Im Bericht ist z. B. mit dem «Health Equity Promotion Model» (HEP) ein Modell aufgeführt und beschrieben, in dem deutlich wird, wie Gesundheit von LGBTQ+-Personen zu Stande kommt. Die Politik kann mittels den empirischen Ergebnissen, die ins Modell eingeordnet wurden, nun klare Massnahmen treffen und sieht auch, dass die grössten Hebel in der Beeinflussung des Kontexts liegen, der rechtlichen und sozialen Gleichstellung von LGBTQ+-Menschen, dem Abbau von Diskriminierung, Stigmatisierung und Gewalt gegenüber diesen Personen.

8. Was sagen Sie zu «Resilienz» im Zusammenhang mit der Studie?

Auch aus anderen Studien ist bekannt, dass es protektive Faktoren gibt, Faktoren, die selbst unter belastenden Umständen ein Individuum davor schützen krank zu werden. Solche Faktoren sind etwa stützende soziale Netzwerke, eine hohe Selbstwirksamkeit und funktionale Bewältigungsstrategien. Oftmals besteht beim Resilienzdiskurs in der Wissenschaft wie der Praxis leider die Tendenz, die Verantwortung zu einseitig dem Individuum zuzuschreiben. Wir leben in einer optimierten und selbstoptimierenden Gesellschaft, in der nicht selten das Motto gilt: «Sei deines eigenen Glückes Schmied:in». Dies ist zynisch, auch wenn es um die Gesundheit von LGBTQ+-Personen geht. Die Ergebnisse nicht nur unseres Berichtes zeigen ja, dass die oftmals stärkeren gesundheitlichen Belastungen von LGBT-Personen massgeblich durch das Umfeld und die Gesellschaft zu erklären sind. Also gilt es auch, vordringlich dort anzusetzen. Was aber natürlich nicht heisst, dass wir nicht auch die Ressourcen von LGBTQ+-Menschen selbst stärken sollten.

9. Mal ganz ehrlich:
Was denken Sie zum Bundesrats-Rapport über die Studie?
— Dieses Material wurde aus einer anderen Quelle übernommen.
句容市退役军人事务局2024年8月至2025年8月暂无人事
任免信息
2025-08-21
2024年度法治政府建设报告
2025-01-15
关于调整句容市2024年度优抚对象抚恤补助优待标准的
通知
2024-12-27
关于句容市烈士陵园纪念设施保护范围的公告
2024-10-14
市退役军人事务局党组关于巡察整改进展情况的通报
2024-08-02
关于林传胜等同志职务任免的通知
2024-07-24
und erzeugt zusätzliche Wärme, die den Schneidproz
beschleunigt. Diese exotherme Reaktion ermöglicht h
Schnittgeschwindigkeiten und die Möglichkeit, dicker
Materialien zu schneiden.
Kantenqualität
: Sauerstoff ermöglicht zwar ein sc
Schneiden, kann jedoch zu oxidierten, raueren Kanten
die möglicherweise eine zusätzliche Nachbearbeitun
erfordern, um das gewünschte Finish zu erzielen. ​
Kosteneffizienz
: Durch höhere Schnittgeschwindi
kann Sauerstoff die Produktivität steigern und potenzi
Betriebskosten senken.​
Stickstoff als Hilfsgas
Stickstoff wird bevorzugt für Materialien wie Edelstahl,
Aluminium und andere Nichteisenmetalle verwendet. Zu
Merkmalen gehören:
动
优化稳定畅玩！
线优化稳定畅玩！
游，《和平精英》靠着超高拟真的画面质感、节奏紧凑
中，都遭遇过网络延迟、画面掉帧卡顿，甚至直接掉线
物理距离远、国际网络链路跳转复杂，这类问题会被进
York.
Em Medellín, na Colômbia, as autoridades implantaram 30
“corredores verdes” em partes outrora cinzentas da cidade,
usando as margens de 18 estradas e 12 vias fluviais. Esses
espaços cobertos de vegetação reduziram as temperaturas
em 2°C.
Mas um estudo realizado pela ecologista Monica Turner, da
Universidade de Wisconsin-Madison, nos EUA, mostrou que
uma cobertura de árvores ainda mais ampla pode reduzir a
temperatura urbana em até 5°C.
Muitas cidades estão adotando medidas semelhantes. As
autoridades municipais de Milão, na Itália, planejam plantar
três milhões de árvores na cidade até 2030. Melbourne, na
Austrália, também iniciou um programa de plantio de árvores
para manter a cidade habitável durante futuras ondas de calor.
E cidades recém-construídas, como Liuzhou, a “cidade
Ich finde, der Bundesrat hat an vielen Stellen im bundesrätlichen Postulatsbericht klar Stellung bezogen und hat unseren Bericht und die Ergebnisse gut gelesen und verstanden. Jetzt gilt es, dies alles umzusetzen und die Umsetzung zu beobachten. Ich bin insgesamt zufrieden. Natürlich könnte man an einzelnen Stellen auch weiter gehen. Sehr kritisch sehe ich etwa, dass explizit im Bericht vermerkt wird, dass aufgrund eines Kürzungsbedarfs der Schweizerischen Gesundheitsbefragung (SGB) in der Erhebung 2027 die erstmals im Jahr 2022 eingeführten Fragen zur Geschlechtsidentität allenfalls nicht mehr gestellt werden können.

10. Studien sind ja in der Regel budgetbeschränkt. Was hätten Sie sich gewünscht, wenn mehr Geld zur Verfügung gestanden wäre?

Vorneweg: Für Paula Krüger (Hochschule Luzern) und mich als Co-Leitungen der Studie, und auch das ganze Forschungsteam, war es eine grosse Freude, diese Studie für das Bundesamt für Gesundheit (BAG) durchführen zu dürfen. Wenn mehr Geld und Zeit dagewesen wären, hätte man sicher die Untergruppen noch differenzierter auswerten können, z. B. noch mehr Auswertungen innerhalb der Gruppe der trans und non-binären Personen machen können. Jedoch stand der Vergleich der LGBT-Personen gegenüber der übrigen Bevölkerung im Fokus, was wir gut leisten konnten.

Prof. Dr. Andreas Pfister leitete zusammen mit Prof. Dr. Paula Krüger (Hochschule Luzern) die Studie “Gesundheit von LGBT-Personen in der Schweiz». Er ist Co-Institutsleiter des Instituts für Public Health der ZHAW Zürcher Hochschule für Angewandte Wissenschaften in Winterthur.